La crisis del Estado de bienestar vino acompañada de la ofensiva a gran escala del capital sobre el trabajo que conocemos con el nombre de neoliberalismo. Debilitada la amenaza soviética, los capitalistas comenzaron a resentir cada vez más el alto costo que suponía mantener el “pacto keynesiano”, que convertía los salarios en estímulo a la demanda.

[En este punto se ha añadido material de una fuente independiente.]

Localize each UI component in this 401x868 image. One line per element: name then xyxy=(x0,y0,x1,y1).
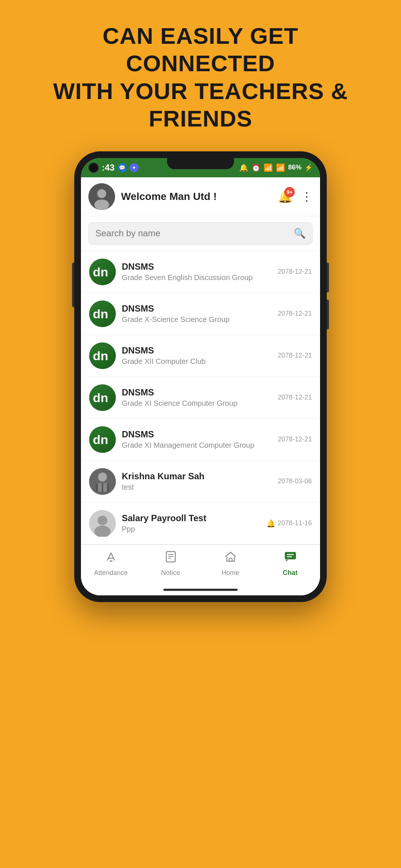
chat-date: 2078-12-21 xyxy=(278,268,312,276)
discord-icon: ✦ xyxy=(130,163,138,172)
svg-text:dn: dn xyxy=(93,265,108,279)
headline-line2: WITH YOUR TEACHERS & xyxy=(53,78,348,104)
status-right: 🔔 ⏰ 📶 📶 86% ⚡ xyxy=(239,163,313,172)
chat-info: DNSMS Grade X-Science Science Group xyxy=(122,303,272,324)
more-options-button[interactable]: ⋮ xyxy=(301,190,313,204)
chat-preview: Grade XI Management Computer Group xyxy=(122,441,272,450)
chat-avatar: dn xyxy=(89,259,116,285)
phone-screen: :43 💬 ✦ 🔔 ⏰ 📶 📶 86% ⚡ xyxy=(81,158,320,595)
chat-info: Salary Payrooll Test Ppp xyxy=(122,513,260,533)
chat-avatar: dn xyxy=(89,300,116,327)
camera-icon xyxy=(88,162,99,173)
svg-rect-16 xyxy=(110,560,113,562)
chat-avatar: dn xyxy=(89,426,116,453)
chat-date: 2078-12-21 xyxy=(278,352,312,359)
chat-meta: 🔔 2078-11-16 xyxy=(266,519,312,528)
list-item[interactable]: dn DNSMS Grade XI Science Computer Group… xyxy=(81,377,320,419)
chat-preview: Grade X-Science Science Group xyxy=(122,315,272,324)
wifi-icon: 📶 xyxy=(264,163,273,172)
chat-preview: test xyxy=(122,483,272,491)
chat-avatar: dn xyxy=(89,342,116,369)
svg-text:dn: dn xyxy=(93,433,108,446)
chat-date: 2078-12-21 xyxy=(278,394,312,401)
svg-rect-22 xyxy=(285,552,296,559)
alarm-icon: 🔔 xyxy=(239,163,248,172)
home-label: Home xyxy=(221,569,239,577)
chat-date: 2078-12-21 xyxy=(278,435,312,443)
chat-meta: 2078-12-21 xyxy=(278,310,312,318)
header-title: Welcome Man Utd ! xyxy=(121,191,271,203)
header-actions: 🔔 9+ ⋮ xyxy=(277,188,313,205)
chat-meta: 2078-12-21 xyxy=(278,394,312,401)
battery-icon: ⚡ xyxy=(304,164,313,172)
nav-item-home[interactable]: Home xyxy=(200,550,260,577)
phone-notch xyxy=(167,158,234,169)
volume-down-button xyxy=(327,300,329,329)
chat-avatar xyxy=(89,510,116,537)
chat-list: dn DNSMS Grade Seven English Discussion … xyxy=(81,251,320,545)
chat-meta: 2078-12-21 xyxy=(278,435,312,443)
home-indicator xyxy=(81,584,320,595)
clock-icon: ⏰ xyxy=(251,163,261,172)
chat-name: Krishna Kumar Sah xyxy=(122,471,272,481)
svg-text:dn: dn xyxy=(93,391,108,404)
notification-badge: 9+ xyxy=(284,187,295,197)
list-item[interactable]: Krishna Kumar Sah test 2078-03-06 xyxy=(81,461,320,503)
chat-info: DNSMS Grade Seven English Discussion Gro… xyxy=(122,262,272,282)
chat-preview: Grade Seven English Discussion Group xyxy=(122,273,272,282)
search-icon[interactable]: 🔍 xyxy=(294,228,306,239)
list-item[interactable]: dn DNSMS Grade XII Computer Club 2078-12… xyxy=(81,335,320,377)
notice-icon xyxy=(164,550,177,567)
search-container: 🔍 xyxy=(81,216,320,251)
attendance-label: Attendance xyxy=(94,569,128,577)
messenger-icon: 💬 xyxy=(118,163,127,172)
nav-item-notice[interactable]: Notice xyxy=(141,550,200,577)
notification-button[interactable]: 🔔 9+ xyxy=(277,188,293,205)
svg-text:dn: dn xyxy=(93,349,108,362)
home-icon xyxy=(224,550,237,567)
svg-point-9 xyxy=(98,473,107,481)
svg-rect-11 xyxy=(98,483,102,492)
list-item[interactable]: Salary Payrooll Test Ppp 🔔 2078-11-16 xyxy=(81,503,320,545)
headline-line3: FRIENDS xyxy=(149,106,252,131)
chat-date: 2078-03-06 xyxy=(278,477,312,485)
phone-frame: :43 💬 ✦ 🔔 ⏰ 📶 📶 86% ⚡ xyxy=(74,151,327,602)
nav-item-chat[interactable]: Chat xyxy=(260,550,320,577)
list-item[interactable]: dn DNSMS Grade Seven English Discussion … xyxy=(81,251,320,293)
svg-rect-10 xyxy=(96,484,109,492)
signal-icon: 📶 xyxy=(276,163,285,172)
home-bar xyxy=(163,589,238,591)
battery-text: 86% xyxy=(288,164,301,171)
muted-icon: 🔔 xyxy=(266,519,276,528)
chat-info: Krishna Kumar Sah test xyxy=(122,471,272,491)
chat-label: Chat xyxy=(283,569,298,577)
volume-button xyxy=(72,263,74,307)
list-item[interactable]: dn DNSMS Grade XI Management Computer Gr… xyxy=(81,419,320,461)
chat-name: DNSMS xyxy=(122,345,272,356)
power-button xyxy=(327,263,329,292)
status-time: :43 xyxy=(102,162,115,173)
chat-meta: 2078-03-06 xyxy=(278,477,312,485)
chat-avatar xyxy=(89,468,116,495)
chat-preview: Grade XII Computer Club xyxy=(122,357,272,366)
avatar[interactable] xyxy=(88,183,115,210)
list-item[interactable]: dn DNSMS Grade X-Science Science Group 2… xyxy=(81,293,320,335)
chat-name: DNSMS xyxy=(122,303,272,314)
chat-info: DNSMS Grade XI Science Computer Group xyxy=(122,387,272,408)
search-box[interactable]: 🔍 xyxy=(88,222,313,245)
headline-line1: CAN EASILY GET CONNECTED xyxy=(102,23,298,76)
headline: CAN EASILY GET CONNECTED WITH YOUR TEACH… xyxy=(0,0,401,151)
search-input[interactable] xyxy=(95,228,289,239)
svg-point-2 xyxy=(94,200,109,210)
notice-label: Notice xyxy=(161,569,180,577)
bottom-navigation: Attendance Notice xyxy=(81,545,320,584)
chat-preview: Grade XI Science Computer Group xyxy=(122,399,272,408)
nav-item-attendance[interactable]: Attendance xyxy=(81,550,141,577)
status-left: :43 💬 ✦ xyxy=(88,162,138,173)
app-header: Welcome Man Utd ! 🔔 9+ ⋮ xyxy=(81,177,320,216)
chat-preview: Ppp xyxy=(122,525,260,533)
chat-icon xyxy=(284,550,297,567)
chat-meta: 2078-12-21 xyxy=(278,268,312,276)
chat-name: DNSMS xyxy=(122,429,272,440)
svg-rect-12 xyxy=(103,483,107,492)
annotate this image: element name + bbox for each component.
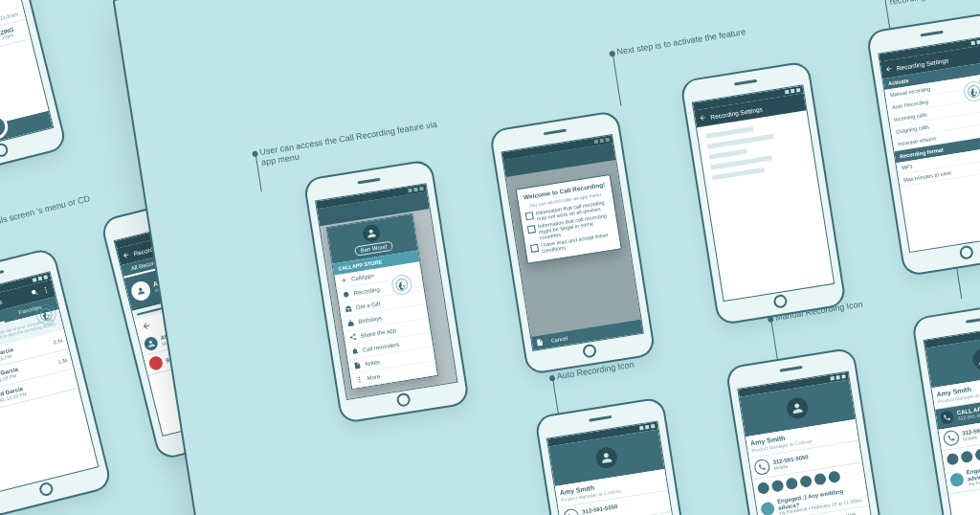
phone-settings: Recording Settings Activate Manual recor… [865,11,980,277]
phone-app-menu: Ben Wood CALLAPP STORE CallApp+ Recordin… [302,159,470,424]
annotation-back-recorded: the Recorded Calls screen 's menu or CD … [0,190,107,253]
checkbox[interactable] [530,243,539,252]
phone-contact-auto: Amy SmithProduct Manager at Contoso 312-… [534,396,702,515]
action-icon[interactable] [141,320,152,331]
annotation-access: User can access the Call Recording featu… [259,118,452,169]
more-icon[interactable] [41,285,51,295]
back-icon[interactable] [699,114,707,123]
back-icon[interactable] [122,251,131,260]
phone-contact-manual: Amy SmithProduct Manager at Contoso 312-… [724,347,892,515]
phone-settings-blank: Recording Settings [679,60,847,325]
storyboard-board-front: User can access the Call Recording featu… [112,0,980,515]
cancel-button[interactable]: Cancel [550,335,568,344]
back-icon[interactable] [884,65,893,74]
checkbox[interactable] [525,212,534,220]
phone-contact-play: Amy SmithProduct Manager at Contoso CALL… [911,298,980,515]
checkbox[interactable] [527,224,536,233]
phone-back-top: 312-591-5050Mobile Engaged :) Any weddin… [0,0,68,180]
user-name: Ben Wood [354,241,393,257]
annotation-activate: Next step is to activate the feature [616,27,746,57]
wireframe-storyboard: { "annotations": { "back1": "the Recorde… [0,0,980,515]
phone-welcome-dialog: Welcome to Call Recording! You can recor… [489,110,657,375]
call-fab[interactable] [0,112,11,143]
avatar [362,224,382,244]
annotation-settings: After activation user is redirected to t… [886,0,980,8]
phone-recorded-list: Recorded Calls All Recordings Favorites … [0,247,113,515]
nav-icon[interactable] [535,338,544,347]
search-icon[interactable] [30,288,39,298]
welcome-dialog: Welcome to Call Recording! You can recor… [516,174,622,264]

En todo el mundo capitalista avanzaron una serie de contrarreformas orientadas a minar el considerable poder adquisitivo que habíamos logrado conquistar, quebrando a través de despidos masivos el poder negociador de los sindicatos. Contrariamente a lo que cierto sentido común plantea, esto no supuso un “achicamiento del Estado”: en América Latina, de hecho, fue imprescindible la complicidad de las Fuerzas Armadas para torcer a sangre y fuego la resistencia obrera. La llegada de la robótica a las fábricas y las computadoras a las oficinas resultó fundamental para producir un nuevo salto en la productividad, esta vez para condenar a una porción sustancial de la clase obrera a la condición de “población sobrante”: la “revolución científica” vino de la mano de la economía del descarte.

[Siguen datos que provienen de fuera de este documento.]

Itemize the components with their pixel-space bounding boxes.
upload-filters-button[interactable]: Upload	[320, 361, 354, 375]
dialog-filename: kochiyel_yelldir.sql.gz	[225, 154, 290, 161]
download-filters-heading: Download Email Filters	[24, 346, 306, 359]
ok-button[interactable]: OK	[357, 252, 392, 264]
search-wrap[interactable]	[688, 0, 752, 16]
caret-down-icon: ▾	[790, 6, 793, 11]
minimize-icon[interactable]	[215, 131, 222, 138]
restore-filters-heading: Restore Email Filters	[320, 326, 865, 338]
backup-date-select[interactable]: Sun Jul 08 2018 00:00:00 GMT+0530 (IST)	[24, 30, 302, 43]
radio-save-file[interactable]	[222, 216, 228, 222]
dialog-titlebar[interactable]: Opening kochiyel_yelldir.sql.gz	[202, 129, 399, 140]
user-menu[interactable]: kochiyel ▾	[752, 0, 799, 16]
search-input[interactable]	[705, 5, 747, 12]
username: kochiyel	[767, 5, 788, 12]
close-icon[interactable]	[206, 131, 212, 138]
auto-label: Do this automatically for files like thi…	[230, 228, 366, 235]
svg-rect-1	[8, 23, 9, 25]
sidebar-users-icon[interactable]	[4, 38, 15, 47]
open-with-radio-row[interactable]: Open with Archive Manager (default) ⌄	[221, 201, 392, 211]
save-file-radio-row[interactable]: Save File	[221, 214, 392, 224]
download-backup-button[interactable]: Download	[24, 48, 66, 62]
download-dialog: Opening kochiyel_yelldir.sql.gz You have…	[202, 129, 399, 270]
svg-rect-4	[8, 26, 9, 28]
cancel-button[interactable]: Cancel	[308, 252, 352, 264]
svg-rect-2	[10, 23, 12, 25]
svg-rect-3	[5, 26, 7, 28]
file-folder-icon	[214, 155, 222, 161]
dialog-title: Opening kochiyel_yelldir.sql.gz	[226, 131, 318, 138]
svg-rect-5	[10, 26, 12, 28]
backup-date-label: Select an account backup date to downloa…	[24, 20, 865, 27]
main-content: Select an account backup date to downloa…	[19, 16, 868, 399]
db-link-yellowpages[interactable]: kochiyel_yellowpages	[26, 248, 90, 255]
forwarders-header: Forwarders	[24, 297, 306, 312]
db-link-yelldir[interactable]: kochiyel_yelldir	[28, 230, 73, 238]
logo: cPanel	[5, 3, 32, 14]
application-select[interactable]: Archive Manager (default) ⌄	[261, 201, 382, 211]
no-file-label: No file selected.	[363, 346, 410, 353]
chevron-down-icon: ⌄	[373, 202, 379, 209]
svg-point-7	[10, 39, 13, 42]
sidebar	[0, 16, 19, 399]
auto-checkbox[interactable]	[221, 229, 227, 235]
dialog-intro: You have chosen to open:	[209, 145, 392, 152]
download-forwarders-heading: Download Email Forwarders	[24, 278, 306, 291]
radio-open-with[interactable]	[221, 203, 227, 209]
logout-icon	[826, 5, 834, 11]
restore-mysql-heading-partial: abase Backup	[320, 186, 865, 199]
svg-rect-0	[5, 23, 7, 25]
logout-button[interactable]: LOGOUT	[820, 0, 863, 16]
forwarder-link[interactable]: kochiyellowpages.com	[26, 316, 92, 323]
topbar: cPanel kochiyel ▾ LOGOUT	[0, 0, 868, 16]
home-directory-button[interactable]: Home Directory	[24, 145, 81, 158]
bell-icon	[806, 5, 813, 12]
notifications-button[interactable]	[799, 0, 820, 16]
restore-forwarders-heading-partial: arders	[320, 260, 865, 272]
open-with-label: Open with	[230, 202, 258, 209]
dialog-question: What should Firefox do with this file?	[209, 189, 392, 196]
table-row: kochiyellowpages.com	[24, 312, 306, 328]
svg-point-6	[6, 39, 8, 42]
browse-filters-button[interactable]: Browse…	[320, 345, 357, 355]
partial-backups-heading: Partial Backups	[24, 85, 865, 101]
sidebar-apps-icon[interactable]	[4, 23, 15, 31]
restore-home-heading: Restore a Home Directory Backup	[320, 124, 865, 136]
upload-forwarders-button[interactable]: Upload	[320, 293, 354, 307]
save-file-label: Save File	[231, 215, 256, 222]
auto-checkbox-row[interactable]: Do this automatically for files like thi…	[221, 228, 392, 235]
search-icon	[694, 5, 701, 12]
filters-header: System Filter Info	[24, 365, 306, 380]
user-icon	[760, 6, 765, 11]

Las formas de trabajar, precarizadas e inestables, con una composición cada vez más fragmentada de esa parte de la humanidad que trabaja para el disfrute de todes, seguramente se van a ver profundamente transformadas por la pandemia. La expansión sin precedentes del teletrabajo podría permitirnos ganar una mayor autonomía respecto de los procesos de trabajo, de organizarnos la jornada laboral alrededor de nuestras necesidades vitales (y no al revés), abriendo la posibilidad de reducir la parte de nuestra vida dedicada a la producción de plusvalor. O todo lo contrario. Como señalan desde la consultora Adecco, un 42% de la población de nuestro país afirma estar trabajando más de lo que lo hacía en sus lugares remotos de trabajo. Docentes de todos los niveles se encuentran desbordados por la necesidad de contención de estudiantes -que intentan, por todos los medios, encontrar el tiempo y la tranquilidad para seguir estudiando- y la demanda productivista de las autoridades, y podríamos seguir ejemplificando.

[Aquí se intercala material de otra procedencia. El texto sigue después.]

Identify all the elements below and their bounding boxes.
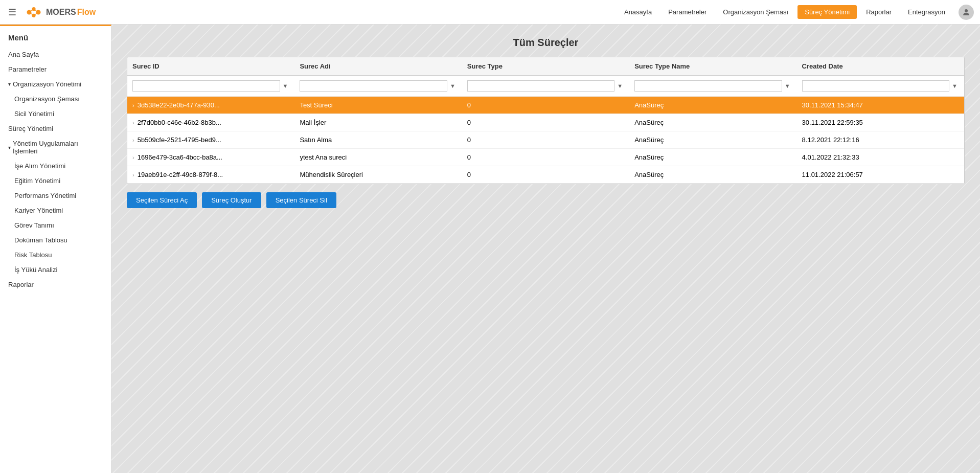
cell-name: Satın Alma bbox=[294, 131, 462, 149]
cell-type: 0 bbox=[462, 97, 629, 114]
nav-link-raporlar[interactable]: Raporlar bbox=[859, 5, 899, 19]
cell-value-type: 0 bbox=[467, 101, 471, 109]
filter-input-type[interactable] bbox=[467, 80, 615, 92]
col-header-name: Surec Adi bbox=[294, 57, 462, 76]
filter-button-type[interactable]: ▼ bbox=[616, 82, 624, 90]
sidebar-subitem-sicil-yönetimi[interactable]: Sicil Yönetimi bbox=[0, 106, 111, 121]
col-header-id: Surec ID bbox=[127, 57, 294, 76]
page-title: Tüm Süreçler bbox=[127, 37, 965, 49]
table-row[interactable]: ›2f7d0bb0-c46e-46b2-8b3b...Mali İşler0An… bbox=[127, 114, 964, 131]
sidebar-subitem-kariyer-yönetimi[interactable]: Kariyer Yönetimi bbox=[0, 203, 111, 218]
open-selected-button[interactable]: Seçilen Süreci Aç bbox=[127, 192, 197, 208]
sidebar-group-organizasyon-yönetimi[interactable]: ▾Organizasyon Yönetimi bbox=[0, 77, 111, 92]
filter-button-name[interactable]: ▼ bbox=[448, 82, 457, 90]
col-header-createdDate: Created Date bbox=[797, 57, 964, 76]
user-avatar[interactable] bbox=[959, 5, 974, 20]
sidebar: Menü Ana SayfaParametreler▾Organizasyon … bbox=[0, 25, 111, 473]
sidebar-subitem-eğitim-yönetimi[interactable]: Eğitim Yönetimi bbox=[0, 173, 111, 188]
filter-input-typeName[interactable] bbox=[634, 80, 782, 92]
delete-selected-button[interactable]: Seçilen Süreci Sil bbox=[266, 192, 336, 208]
table-body: ›3d538e22-2e0b-477a-930...Test Süreci0An… bbox=[127, 97, 964, 184]
col-label-type: Surec Type bbox=[467, 62, 503, 70]
cell-value-type: 0 bbox=[467, 153, 471, 161]
filter-input-createdDate[interactable] bbox=[802, 80, 950, 92]
table-row[interactable]: ›19aeb91e-c2ff-49c8-879f-8...Mühendislik… bbox=[127, 166, 964, 184]
cell-value-name: Mali İşler bbox=[300, 119, 326, 126]
action-buttons: Seçilen Süreci Aç Süreç Oluştur Seçilen … bbox=[127, 192, 965, 208]
cell-value-typeName: AnaSüreç bbox=[634, 119, 664, 126]
filter-cell-typeName: ▼ bbox=[629, 76, 796, 97]
filter-button-id[interactable]: ▼ bbox=[281, 82, 290, 90]
expand-icon: › bbox=[132, 154, 134, 161]
surec-table: Surec IDSurec AdiSurec TypeSurec Type Na… bbox=[127, 57, 964, 184]
cell-typeName: AnaSüreç bbox=[629, 131, 796, 149]
nav-link-organizasyon-şeması[interactable]: Organizasyon Şeması bbox=[716, 5, 795, 19]
create-surec-button[interactable]: Süreç Oluştur bbox=[202, 192, 261, 208]
nav-links: AnasayfaParametrelerOrganizasyon ŞemasıS… bbox=[617, 5, 952, 19]
cell-id: ›3d538e22-2e0b-477a-930... bbox=[127, 97, 294, 114]
svg-point-8 bbox=[965, 9, 968, 12]
sidebar-subitem-görev-tanımı[interactable]: Görev Tanımı bbox=[0, 218, 111, 233]
filter-button-createdDate[interactable]: ▼ bbox=[950, 82, 959, 90]
main-layout: Menü Ana SayfaParametreler▾Organizasyon … bbox=[0, 25, 980, 473]
logo-flow-text: Flow bbox=[77, 8, 96, 17]
sidebar-item-parametreler[interactable]: Parametreler bbox=[0, 62, 111, 77]
cell-value-typeName: AnaSüreç bbox=[634, 101, 664, 109]
sidebar-subitem-organizasyon-şeması[interactable]: Organizasyon Şeması bbox=[0, 92, 111, 106]
cell-id: ›5b509cfe-2521-4795-bed9... bbox=[127, 131, 294, 148]
cell-type: 0 bbox=[462, 149, 629, 166]
cell-name: Mali İşler bbox=[294, 114, 462, 131]
sidebar-subitem-performans-yönetimi[interactable]: Performans Yönetimi bbox=[0, 188, 111, 203]
cell-createdDate: 30.11.2021 15:34:47 bbox=[797, 97, 964, 114]
cell-value-name: Satın Alma bbox=[300, 136, 332, 144]
col-header-typeName: Surec Type Name bbox=[629, 57, 796, 76]
sidebar-group-yönetim-uygulamaları-i̇şlemleri[interactable]: ▾Yönetim Uygulamaları İşlemleri bbox=[0, 136, 111, 159]
sidebar-item-raporlar[interactable]: Raporlar bbox=[0, 277, 111, 292]
nav-link-anasayfa[interactable]: Anasayfa bbox=[617, 5, 659, 19]
cell-createdDate: 4.01.2022 21:32:33 bbox=[797, 149, 964, 166]
filter-cell-id: ▼ bbox=[127, 76, 294, 97]
cell-value-typeName: AnaSüreç bbox=[634, 171, 664, 178]
nav-link-süreç-yönetimi[interactable]: Süreç Yönetimi bbox=[797, 5, 857, 19]
sidebar-subitem-i̇ş-yükü-analizi[interactable]: İş Yükü Analizi bbox=[0, 262, 111, 277]
filter-input-id[interactable] bbox=[132, 80, 280, 92]
filter-input-name[interactable] bbox=[300, 80, 447, 92]
sidebar-subitem-risk-tablosu[interactable]: Risk Tablosu bbox=[0, 247, 111, 262]
expand-icon: › bbox=[132, 120, 134, 126]
logo: MOERS Flow bbox=[25, 5, 96, 19]
nav-link-entegrasyon[interactable]: Entegrasyon bbox=[901, 5, 952, 19]
cell-typeName: AnaSüreç bbox=[629, 97, 796, 114]
cell-typeName: AnaSüreç bbox=[629, 166, 796, 184]
sidebar-group-label: Organizasyon Yönetimi bbox=[13, 80, 81, 88]
cell-typeName: AnaSüreç bbox=[629, 114, 796, 131]
cell-value-createdDate: 30.11.2021 22:59:35 bbox=[802, 119, 863, 126]
filter-cell-name: ▼ bbox=[294, 76, 462, 97]
sidebar-group-label: Yönetim Uygulamaları İşlemleri bbox=[13, 140, 103, 155]
main-content: Tüm Süreçler Surec IDSurec AdiSurec Type… bbox=[111, 25, 980, 473]
filter-cell-createdDate: ▼ bbox=[797, 76, 964, 97]
cell-value-name: Test Süreci bbox=[300, 101, 332, 109]
sidebar-item-süreç-yönetimi[interactable]: Süreç Yönetimi bbox=[0, 121, 111, 136]
cell-value-id: 1696e479-3ca6-4bcc-ba8a... bbox=[138, 153, 222, 161]
cell-value-createdDate: 11.01.2022 21:06:57 bbox=[802, 171, 863, 178]
menu-button[interactable]: ☰ bbox=[6, 5, 18, 20]
table-row[interactable]: ›1696e479-3ca6-4bcc-ba8a...ytest Ana sur… bbox=[127, 149, 964, 166]
table-row[interactable]: ›5b509cfe-2521-4795-bed9...Satın Alma0An… bbox=[127, 131, 964, 149]
nav-link-parametreler[interactable]: Parametreler bbox=[661, 5, 714, 19]
sidebar-subitem-i̇şe-alım-yönetimi[interactable]: İşe Alım Yönetimi bbox=[0, 159, 111, 173]
cell-createdDate: 30.11.2021 22:59:35 bbox=[797, 114, 964, 131]
col-header-type: Surec Type bbox=[462, 57, 629, 76]
cell-value-id: 3d538e22-2e0b-477a-930... bbox=[138, 101, 220, 109]
sidebar-item-ana-sayfa[interactable]: Ana Sayfa bbox=[0, 47, 111, 62]
table-row[interactable]: ›3d538e22-2e0b-477a-930...Test Süreci0An… bbox=[127, 97, 964, 114]
expand-icon: › bbox=[132, 102, 134, 108]
cell-typeName: AnaSüreç bbox=[629, 149, 796, 166]
cell-value-createdDate: 8.12.2021 22:12:16 bbox=[802, 136, 859, 144]
cell-createdDate: 11.01.2022 21:06:57 bbox=[797, 166, 964, 184]
sidebar-subitem-doküman-tablosu[interactable]: Doküman Tablosu bbox=[0, 233, 111, 247]
filter-button-typeName[interactable]: ▼ bbox=[783, 82, 792, 90]
cell-value-name: Mühendislik Süreçleri bbox=[300, 171, 363, 178]
cell-createdDate: 8.12.2021 22:12:16 bbox=[797, 131, 964, 149]
cell-type: 0 bbox=[462, 114, 629, 131]
cell-value-id: 5b509cfe-2521-4795-bed9... bbox=[138, 136, 221, 144]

Si bien el teletrabajo en Argentina se encuentra regulado bajo la Ley de Contrato de Trabajo, nada impide que los capitalistas intenten -una vez más- saldar la crisis económica que vendrá con el sudor de nuestro esfuerzo. Está en nosotres encontrar la manera de seguir organizades a la distancia y, recuperando la tradición de lucha de aquellos anarquistas de Chicago y tantes otres, oponer a la pandemia capitalista un mundo más justo. Feliz día.